Top of EXTRACTED ENTRIES
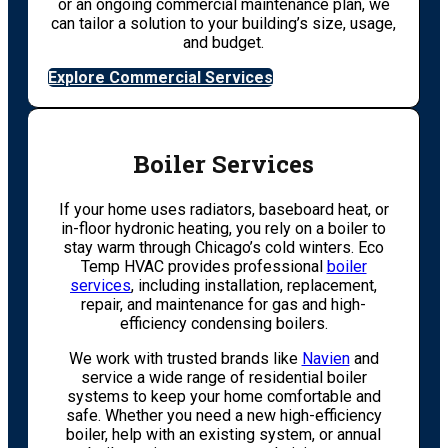
or an ongoing commercial maintenance plan, we
can tailor a solution to your building’s size, usage,
and budget.
Explore Commercial Services
Boiler Services
If your home uses radiators, baseboard heat, or
in-floor hydronic heating, you rely on a boiler to
stay warm through Chicago’s cold winters. Eco
Temp HVAC provides professional
boiler
services
, including installation, replacement,
repair, and maintenance for gas and high-
efficiency condensing boilers.
We work with trusted brands like
Navien
and
service a wide range of residential boiler
systems to keep your home comfortable and
safe. Whether you need a new high-efficiency
boiler, help with an existing system, or annual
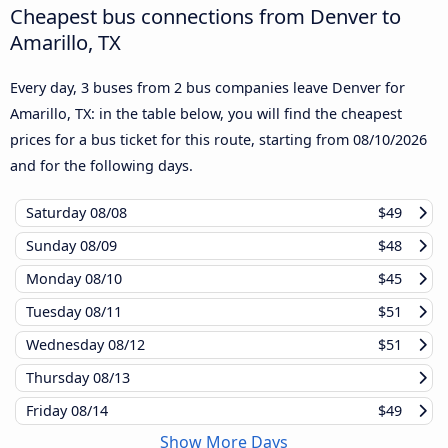
Cheapest bus connections from Denver to
Amarillo, TX
Every day, 3 buses from 2 bus companies leave Denver for
Amarillo, TX: in the table below, you will find the cheapest
prices for a bus ticket for this route, starting from
08/10/2026
and for the following days.
Saturday
08/08
$49
Sunday
08/09
$48
Monday
08/10
$45
Tuesday
08/11
$51
Wednesday
08/12
$51
Thursday
08/13
Friday
08/14
$49
Show More Days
Bottom of EXTRACTED ENTRIES
> ACTIVITY
Without including any pictures, set down word for word every line from the one containing "can tailor a" through the last line of the material.

> WRITTEN SOLUTION
can tailor a solution to your building’s size, usage,
and budget.
Explore Commercial Services
Boiler Services
If your home uses radiators, baseboard heat, or
in-floor hydronic heating, you rely on a boiler to
stay warm through Chicago’s cold winters. Eco
Temp HVAC provides professional
boiler
services
, including installation, replacement,
repair, and maintenance for gas and high-
efficiency condensing boilers.
We work with trusted brands like
Navien
and
service a wide range of residential boiler
systems to keep your home comfortable and
safe. Whether you need a new high-efficiency
boiler, help with an existing system, or annual
Cheapest bus connections from Denver to
Amarillo, TX
Every day, 3 buses from 2 bus companies leave Denver for
Amarillo, TX: in the table below, you will find the cheapest
prices for a bus ticket for this route, starting from
08/10/2026
and for the following days.
Saturday
08/08
$49
Sunday
08/09
$48
Monday
08/10
$45
Tuesday
08/11
$51
Wednesday
08/12
$51
Thursday
08/13
Friday
08/14
$49
Show More Days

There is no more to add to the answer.